Goodreads Synopsis: 

This fourth entry and prequel tells the story of Lundy, a very serious young girl who would rather study and dream than become a respectable housewife and live up to the expectations of the world around her. As well she should.

When she finds a doorway to a world founded on logic and reason, riddles and lies, she thinks she’s found her paradise. Alas, everything costs at the goblin market, and when her time there is drawing to a close, she makes the kind of bargain that never plays out well.

BookishBlond Reviews:

This book is about Lundy, the childlike counselor/right-hand man to the school’s headmaster, who was a supporting character in the first book. In the first book, we learn that she ages very slowly and backward, kind of like Benjamin Button. In this book, we learn the story behind her anti-aging, but the book isn’t simply telling that one story. Lundy was a kid just like the other Wayward Children, who stumbled down a doorway into a Wonderland tailored just for her. In an Absent Dream tells Lundy’s story – who she was as a child, what world drew her in and why, and, of course, why she couldn’t stay, and where she went afterward.

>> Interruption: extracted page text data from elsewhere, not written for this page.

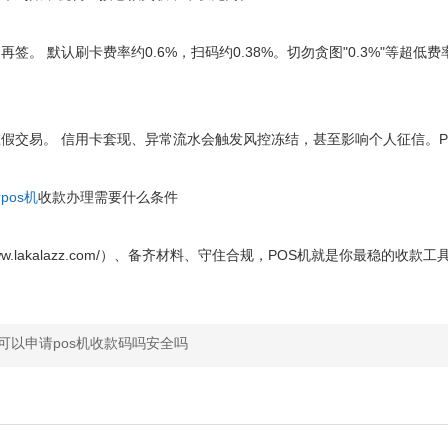
。 默认刷卡费率约0.6%，扫码约0.38%。切勿贪图"0.3%"等超
交易。 信用卡套现、异常流水会触发风控冻结，甚至影响个人征信。P
请
pos机
收款办理需要什么条件
ww.lakalazz.com/）、备齐材料、守住合规，POS机就是你最稳的收款工
可以申请pos机收款码吗安全吗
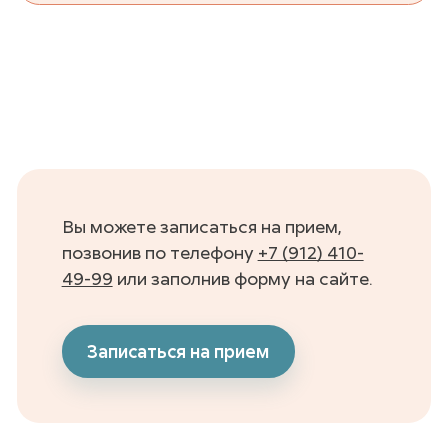
Вы можете записаться на прием,
позвонив по телефону
+7 (912) 410-
49-99
или заполнив форму на сайте.
Записаться на прием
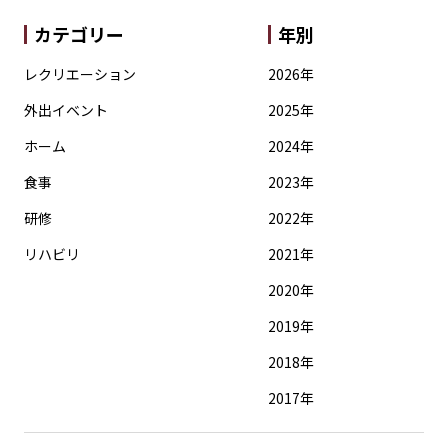
カテゴリー
年別
レクリエーション
2026年
外出イベント
2025年
ホーム
2024年
食事
2023年
研修
2022年
リハビリ
2021年
2020年
2019年
2018年
2017年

This book was much more of an emotional read for me than the earlier installments in the series (especially Beneath the Sugar Sky), which are more whimsical. In an Absent Dream is a true coming-of-age story. I had SO MANY FEELINGS after finishing this book, and I’m still not entirely recovered.

“Of such commonplace contradictions are weapons made. Katherine Lundy walked in the world. That was quite enough to set everything else into motion.”

I felt more of a connection with Lundy than I have with any other Wayward Children. At first, her character seems a little bit bland – she’s the principal’s daughter, a bookworm, a rule follower. Quiet. She definitely isn’t as distinct as some of McGuire’s other heroes, but that’s exactly what sets her apart. She is a normal girl, perhaps a bit of a loner, living in the 1960s, with a normal family. I was drawn to her quiet bookishness. Each of McGuire’s Wayward Children books feature a different type of child who ends up in a (very) different type of world. Following my connection with Lundy, I feel like if I opened one of McGuire’s doors, it would lead me to a world very similar to Lundy’s Goblin Market.

I looooooved the Goblin Market. It’s different from McGuire’s other worlds in that children are able to freely travel back and forth between their home world and through the Doorway to this one, at least until their 18th birthday. McGuire’s other worlds aren’t so readily accessible, and it’s interesting to compare Lundy’s experience with the experiences of the other Wayward Children, who only went down the doorway once and then spent years trying to find it again. But… this feature doesn’t work out so well for Lundy, which absolutely broke my heart. The flexibility of traveling to this world made Lundy’s journey less ominous and less urgent than the journeys in the other books, where the children only get that one chance to decide whether to stay forever or to go home. McGuire is tricky, though – she lulls us into a false sense of security then hits us with a sucker punch to the heart. It hurts so good.

The Goblin Market is definitely one of my favorite worlds, right up there with the world the twins went to in Down Among the Sticks and Bones. There are centaurs, birds, children turning into birds, and a complex yet intuitive system of rules. I love rules (which is maybe why I went to law school), so this world really resonated with me. And the characters from this world! The Archivist, who I imagine as an ancient librarian, guides Lundy like Virgil leading Dante through the Inferno. And, of course, Moon. Lundy doesn’t have any friends in her home world, but she meets Moon, her best friend, at the Goblin Market. Their friendship was one of my favorite things about this book.

I love this book so much. It is absolutely one of my favorite reads of 2019. Please, please, please… read this book. If you haven’t read the rest of the series, start here.